Exercise prompt: Leave every picture out, and print the full listing again exactly.

BEGIN Dataset section

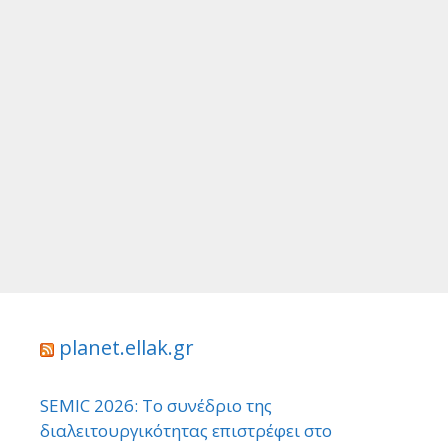
planet.ellak.gr
SEMIC 2026: Το συνέδριο της
διαλειτουργικότητας επιστρέφει στο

END Dataset section

Written response:
planet.ellak.gr
SEMIC 2026: Το συνέδριο της
διαλειτουργικότητας επιστρέφει στο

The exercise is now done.